▸ Assignment:
What is the number of lines in the records below holding the string "าแรกเข"? Reply with it and nothing else.

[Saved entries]
--- START ---
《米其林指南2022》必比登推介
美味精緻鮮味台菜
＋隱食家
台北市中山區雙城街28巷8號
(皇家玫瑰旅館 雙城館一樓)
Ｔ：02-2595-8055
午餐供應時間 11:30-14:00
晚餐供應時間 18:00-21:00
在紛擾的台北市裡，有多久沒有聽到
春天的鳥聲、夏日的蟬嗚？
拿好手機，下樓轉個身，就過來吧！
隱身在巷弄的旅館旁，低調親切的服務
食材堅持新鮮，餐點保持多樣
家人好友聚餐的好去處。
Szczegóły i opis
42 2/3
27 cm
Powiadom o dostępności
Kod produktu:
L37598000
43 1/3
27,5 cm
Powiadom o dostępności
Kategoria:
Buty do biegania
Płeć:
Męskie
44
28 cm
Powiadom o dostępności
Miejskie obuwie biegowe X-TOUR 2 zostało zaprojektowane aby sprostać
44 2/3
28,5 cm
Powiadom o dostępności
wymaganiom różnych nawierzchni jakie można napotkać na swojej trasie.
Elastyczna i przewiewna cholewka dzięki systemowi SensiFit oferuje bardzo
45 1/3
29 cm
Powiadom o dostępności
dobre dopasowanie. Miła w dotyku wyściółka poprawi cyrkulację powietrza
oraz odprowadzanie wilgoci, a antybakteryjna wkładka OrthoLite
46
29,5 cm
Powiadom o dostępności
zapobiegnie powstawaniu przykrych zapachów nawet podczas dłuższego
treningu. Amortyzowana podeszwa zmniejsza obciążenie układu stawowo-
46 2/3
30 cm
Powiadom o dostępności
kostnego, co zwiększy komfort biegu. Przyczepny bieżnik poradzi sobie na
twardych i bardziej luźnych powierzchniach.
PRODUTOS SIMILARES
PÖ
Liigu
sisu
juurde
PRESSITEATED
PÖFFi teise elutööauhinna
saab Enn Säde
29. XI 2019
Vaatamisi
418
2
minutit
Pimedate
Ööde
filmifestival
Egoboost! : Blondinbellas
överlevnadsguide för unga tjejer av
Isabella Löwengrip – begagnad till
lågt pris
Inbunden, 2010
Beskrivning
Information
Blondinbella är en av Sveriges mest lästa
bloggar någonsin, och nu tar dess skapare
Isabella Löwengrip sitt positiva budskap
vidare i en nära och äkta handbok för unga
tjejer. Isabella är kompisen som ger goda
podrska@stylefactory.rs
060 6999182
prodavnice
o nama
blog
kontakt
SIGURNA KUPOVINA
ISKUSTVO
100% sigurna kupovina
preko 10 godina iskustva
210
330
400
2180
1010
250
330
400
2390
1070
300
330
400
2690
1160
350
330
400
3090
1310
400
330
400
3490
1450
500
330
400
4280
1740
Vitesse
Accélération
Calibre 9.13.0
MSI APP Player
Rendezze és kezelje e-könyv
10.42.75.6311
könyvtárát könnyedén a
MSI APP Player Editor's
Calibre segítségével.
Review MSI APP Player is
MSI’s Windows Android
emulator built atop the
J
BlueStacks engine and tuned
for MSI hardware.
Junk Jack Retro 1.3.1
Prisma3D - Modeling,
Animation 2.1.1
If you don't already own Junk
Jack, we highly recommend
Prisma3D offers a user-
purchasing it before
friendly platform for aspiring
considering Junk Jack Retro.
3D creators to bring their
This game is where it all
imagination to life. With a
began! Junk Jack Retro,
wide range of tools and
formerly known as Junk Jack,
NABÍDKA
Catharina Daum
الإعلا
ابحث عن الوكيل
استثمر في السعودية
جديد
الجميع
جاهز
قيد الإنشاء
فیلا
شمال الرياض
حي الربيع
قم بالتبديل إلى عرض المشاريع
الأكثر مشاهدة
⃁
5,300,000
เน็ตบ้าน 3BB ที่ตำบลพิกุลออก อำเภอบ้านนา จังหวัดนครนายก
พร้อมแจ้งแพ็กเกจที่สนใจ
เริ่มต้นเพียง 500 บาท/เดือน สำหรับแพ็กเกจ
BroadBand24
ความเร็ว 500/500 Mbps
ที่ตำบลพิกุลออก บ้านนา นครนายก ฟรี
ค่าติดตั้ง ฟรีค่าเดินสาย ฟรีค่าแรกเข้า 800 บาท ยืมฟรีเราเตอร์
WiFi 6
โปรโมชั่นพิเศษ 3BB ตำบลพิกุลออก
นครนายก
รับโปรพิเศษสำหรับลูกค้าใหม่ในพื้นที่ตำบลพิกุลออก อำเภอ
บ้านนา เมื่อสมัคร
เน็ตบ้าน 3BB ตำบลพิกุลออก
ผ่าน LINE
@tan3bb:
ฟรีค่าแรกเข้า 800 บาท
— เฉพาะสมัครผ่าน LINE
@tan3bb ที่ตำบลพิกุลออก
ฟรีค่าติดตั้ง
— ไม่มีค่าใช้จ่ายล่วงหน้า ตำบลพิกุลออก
--- END ---
▸ Solution:
2